«Да, падре».
Голос ее прозвучал смиренно, но глаза были полны непокорства. Что стоило ему дать это отпущение? Каких-нибудь два-три слова — разве это так трудно? И даже сто слов, ведь дело шло о спасении души! Что может он знать о рае и аде? Нет, нет! Хоть он всего лишь безвестный священник из никому не ведомого селения, имена тех, кто заслужил райское блаженство, он знает твердо. На это есть святцы. И он стал перебирать в памяти имена святых католического пантеона, начиная с тех, чей день был сегодня: «Святая Нунилона, девственница и великомученица; епископ Анерций; святые: вдова Саломея и девы Алодия, Элодия и Нулина; Кордула и Донат». Он шептал все новые и новые имена. Его начала одолевать дремота, но он поборол ее и сел на кровати: «Я перечисляю святых, как пересчитывают коз, заставляя их прыгать через канаву».
Он вышел из дому. Все так же лился с вышины звездный дождь. Это почему-то его раздосадовало. Ему бы хотелось видеть спокойное небо. Пропели петухи. Земля спала, укутавшись покрывалом ночи. Земля, «юдоль слез».
— Твое счастье, сынок. Твое счастье, — проговорила Эдувихес Дийяда.
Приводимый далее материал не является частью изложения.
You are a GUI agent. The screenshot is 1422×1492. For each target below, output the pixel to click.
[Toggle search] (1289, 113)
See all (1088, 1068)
Была поздняя ночь. Огонь лампы в углу комнаты едва теплился, потом он замерцал и погас.
Я услышал, как хозяйка моя встала, и решил, что она пошла за другой лампой. Шаги ее удалялись. Я сидел и ждал.
Прождав довольно долго и видя, что она не возвращается, я поднялся с места и, осторожно переступая, двинулся в темноте на ощупь. Кое-как добравшись до своей комнаты, я опустился на пол и попытался уснуть.
Временами я задремывал.
Крик раздался внезапно, в одну из минут, когда я не спал. Тягучий, надрывный вопль — так орут пьяные. «Треклятая жизнь! Ох, тошно мне!»
Я вскочил на ноги. Кричали у меня над самым ухом, хотя в действительности, вероятно, кричали на улице. Нет, нет, кричали в комнате, вопль отдавался от ее стен. А когда я пришел в себя, вокруг стояло мертвое безмолвие, и только падали в гулкой тишине на пол, ударившись об оконное стекло, ночные мотыльки.
Каким словом выразить бездонную немоту молчания, наступившего вслед за криком! Было тихо, так, будто на всей земле не стало вдруг воздуха. Звуки умерли. Ни шороха, ни человечьего вздоха. Я не слышал даже ударов собственного сердца; мысли и те, казалось, остановили свой ход. Но едва я начал успокаиваться, новый крик разорвал тишину, долгий, душераздирающий: «Развяжите меня! Нет закона, чтоб вешать и ноги подвязывать! Дайте хоть ногами подергать!»
Дверь распахнулась.
— Это вы, донья Эдувихес? — спросил я. — Что тут происходит? Вас тоже напугал этот крик?
— Я не донья Эдувихес. Я Дамиана. Я узнала, что ты здесь, и пришла. Я хочу пригласить тебя к нам. Переночуешь у меня. У нас есть хорошая комната.
— Вы Дамиана Сиснерос? И раньше вы жили в Медиа-Луне?
— Я и теперь там живу. Потому и не сразу пришла.
— Мать рассказывала мне про Дамиану, которая нянчила меня, когда я родился. Это вы?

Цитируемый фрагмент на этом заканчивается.